At a young age, Julie Kintzi began to notice the disappearance of farmland in the Kent valley, and then the paving of some of the finest farming land in Pierce County for warehouses and the sale of prime farmland in our area to development. While not all kids would be thinking about the impact of these shifts, Julie is not like everyone else. She has a committed passion to advocate for keeping farmland in commercial food production, for encouraging farmland owners to keep their farms in production or sell to farmers who will grow to sell to the community. She is passionate about healthy soil and crops and to doing whatever she can to ensure the future of farming in our area is preserved. What began as a childhood observation, has become a personal mission for Julie Kintzi and and her husband Ken Ray of Cart before Horse Farm.

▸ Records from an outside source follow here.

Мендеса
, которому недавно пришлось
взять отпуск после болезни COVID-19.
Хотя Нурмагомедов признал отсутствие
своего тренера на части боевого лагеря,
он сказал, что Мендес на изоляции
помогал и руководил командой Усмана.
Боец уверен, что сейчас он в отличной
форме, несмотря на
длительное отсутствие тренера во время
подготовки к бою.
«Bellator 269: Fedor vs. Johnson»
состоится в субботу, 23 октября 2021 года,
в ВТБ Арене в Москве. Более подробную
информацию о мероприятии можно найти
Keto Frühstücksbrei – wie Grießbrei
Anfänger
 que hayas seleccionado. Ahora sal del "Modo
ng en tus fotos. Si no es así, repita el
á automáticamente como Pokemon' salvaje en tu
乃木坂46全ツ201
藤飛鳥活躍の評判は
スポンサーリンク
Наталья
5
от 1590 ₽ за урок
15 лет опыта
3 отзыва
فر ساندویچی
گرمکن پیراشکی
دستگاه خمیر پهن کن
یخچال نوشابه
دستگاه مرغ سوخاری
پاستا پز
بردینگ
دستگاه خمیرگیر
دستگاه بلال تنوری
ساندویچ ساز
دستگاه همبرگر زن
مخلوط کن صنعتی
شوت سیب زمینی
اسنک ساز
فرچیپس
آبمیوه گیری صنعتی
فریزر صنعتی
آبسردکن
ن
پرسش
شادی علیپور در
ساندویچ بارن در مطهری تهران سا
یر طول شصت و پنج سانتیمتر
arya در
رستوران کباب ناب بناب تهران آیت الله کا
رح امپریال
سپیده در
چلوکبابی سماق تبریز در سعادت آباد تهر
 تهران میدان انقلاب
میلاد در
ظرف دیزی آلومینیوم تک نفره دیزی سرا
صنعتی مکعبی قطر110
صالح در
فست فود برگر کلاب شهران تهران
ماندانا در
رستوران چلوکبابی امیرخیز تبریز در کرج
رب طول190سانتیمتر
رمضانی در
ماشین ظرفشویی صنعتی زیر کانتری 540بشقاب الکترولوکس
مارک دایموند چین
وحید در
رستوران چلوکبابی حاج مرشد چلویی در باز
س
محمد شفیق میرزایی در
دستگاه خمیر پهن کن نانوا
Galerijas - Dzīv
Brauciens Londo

As you wander her personal garden and hear the expertise casually spill from her, it’s no surprise to learn she has worked and volunteered in botanical gardens, conservation districts, farmers markets and related professions for years. Plants and farming are high on her list of priorities and a topic of focus for this down to earth, relaxed couple.

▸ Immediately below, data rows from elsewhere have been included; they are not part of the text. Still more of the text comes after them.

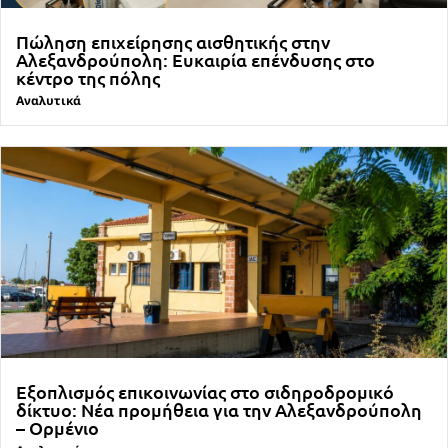
Πώληση επιχείρησης αισθητικής στην
Αλεξανδρούπολη: Ευκαιρία επένδυσης στο
κέντρο της πόλης
Αναλυτικά
Εξοπλισμός επικοινωνίας στο σιδηροδρομικό
δίκτυο: Νέα προμήθεια για την Αλεξανδρούπολη
– Ορμένιο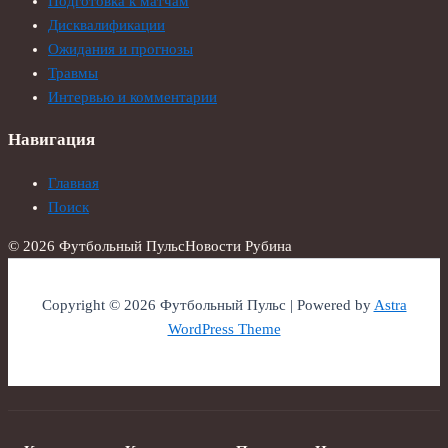
Подготовка к матчам
Дисквалификации
Ожидания и прогнозы
Травмы
Интервью и комментарии
Навигация
Главная
Поиск
© 2026 Футбольный Пульс
Новости Рубина
Copyright © 2026 Футбольный Пульс | Powered by
Astra
WordPress Theme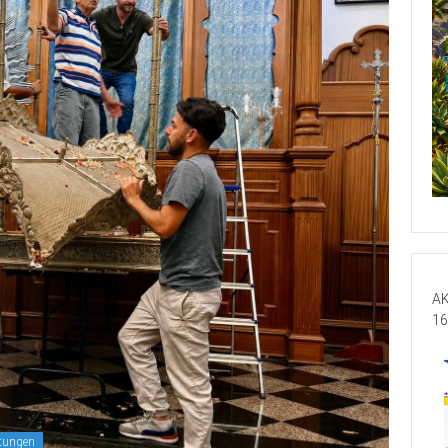
AK
16
ltungen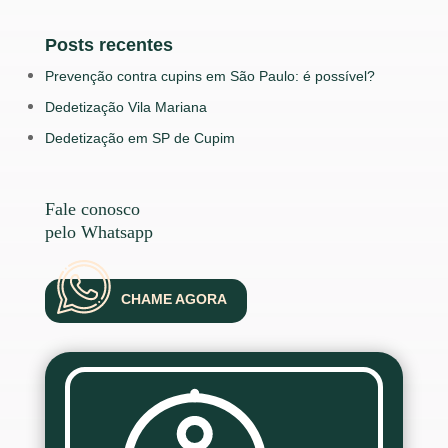
Posts recentes
Prevenção contra cupins em São Paulo: é possível?
Dedetização Vila Mariana
Dedetização em SP de Cupim
Fale conosco
pelo Whatsapp
CHAME AGORA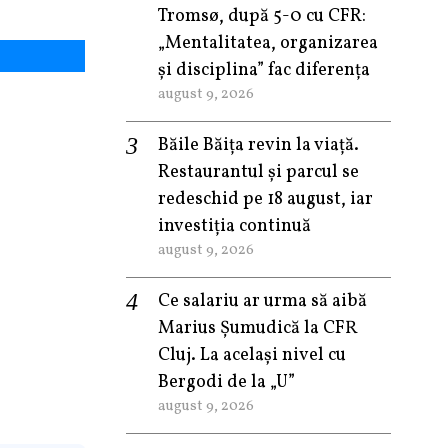
Tromsø, după 5-0 cu CFR:
„Mentalitatea, organizarea
și disciplina” fac diferența
august 9, 2026
Băile Băița revin la viață.
Restaurantul și parcul se
redeschid pe 18 august, iar
investiția continuă
august 9, 2026
Ce salariu ar urma să aibă
Marius Șumudică la CFR
Cluj. La același nivel cu
Bergodi de la „U”
august 9, 2026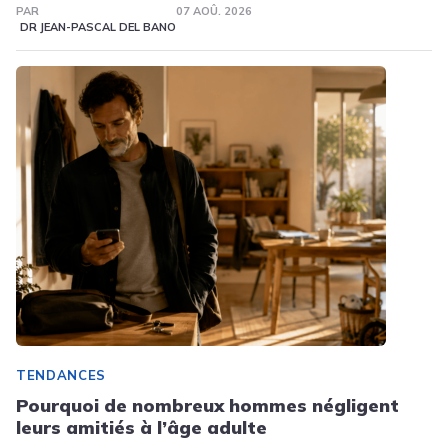
PAR
07 AOÛ. 2026
DR JEAN-PASCAL DEL BANO
TENDANCES
Pourquoi de nombreux hommes négligent
leurs amitiés à l’âge adulte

Although King County passed a bond in 1979 to preserve hundreds of acres of farmland, which are primarily in the Snoqualmie valley, Sammamish valley and Enumclaw plateau, development continues to outpace the preservation of farmland throughout the area. So Ken and Julie are doing more than talking about it. They are investing their lives and their resources to help reverse the tide.
They bought their first farm ten years ago with the vision to keep it in commercial farming and to affordably lease the land to other farmers. They succeeded in protecting this land with a conservation easement and subsequently sold that acreage to a commercial farming family. This remains their motivation today with the 33 acres at “Cart before Horse” Farm, which leases to Hell or High Water Farm and has more space available to farmers who have had a young farming businesses for a couple years. Ideally, the hope is to attract a dairy goat farmer to their property to create a local source for goat milk and cheese. For their own farm work, Ken and Julie are raising organically grown turkeys, which soon will be available for pre-order sales in time for fall holiday meals. But don’t wait, they are selling out fast and the poults have barely made their home on the farm.

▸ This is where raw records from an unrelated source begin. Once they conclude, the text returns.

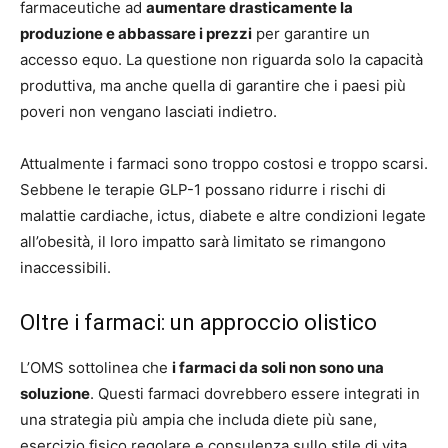
farmaceutiche ad
aumentare drasticamente la
produzione e abbassare i prezzi
per garantire un
accesso equo. La questione non riguarda solo la capacità
produttiva, ma anche quella di garantire che i paesi più
poveri non vengano lasciati indietro.
Attualmente i farmaci sono troppo costosi e troppo scarsi.
Sebbene le terapie GLP-1 possano ridurre i rischi di
malattie cardiache, ictus, diabete e altre condizioni legate
all’obesità, il loro impatto sarà limitato se rimangono
inaccessibili.
Oltre i farmaci: un approccio olistico
L’OMS sottolinea che
i farmaci da soli non sono una
soluzione
. Questi farmaci dovrebbero essere integrati in
una strategia più ampia che includa diete più sane,
esercizio fisico regolare e consulenza sullo stile di vita.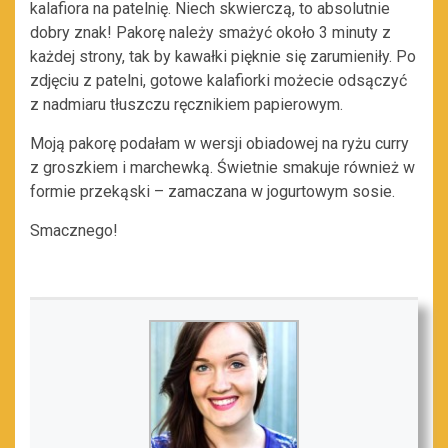
kalafiora na patelnię. Niech skwierczą, to absolutnie
dobry znak! Pakorę należy smażyć około 3 minuty z
każdej strony, tak by kawałki pięknie się zarumieniły. Po
zdjęciu z patelni, gotowe kalafiorki możecie odsączyć
z nadmiaru tłuszczu ręcznikiem papierowym.
Moją pakorę podałam w wersji obiadowej na ryżu curry
z groszkiem i marchewką. Świetnie smakuje również w
formie przekąski – zamaczana w jogurtowym sosie.
Smacznego!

Julie’s platform is simple. If Enumclaw is known for its rural appeal and we want to preserve that, then we all must play a part. If you have land you want to sell, consider leasing or selling at a price that farmers can afford. As a consumer, shop locally and buy directly from farmers. Get to know the farmers in your community and shop at the farmer’s market. Stand up for protecting farmland when it is threatened with development. And ultimately hold your city and county accountable by attending public meetings, writing letters or making phone calls. It does make a difference.
This passion is why Julie has been such an integral part of the board in establishing and organizing Enumclaw Plateau Farmers’ Market. This is not her first venture into farmers’ market leadership. She has brought her experience in other towns to help thoughtfully guide this project into reality beginning on June 6. It is very important to Julie and Ken that the community has access to local products and that farmers can sell nearby and at prices that are sustainable for their livelihood.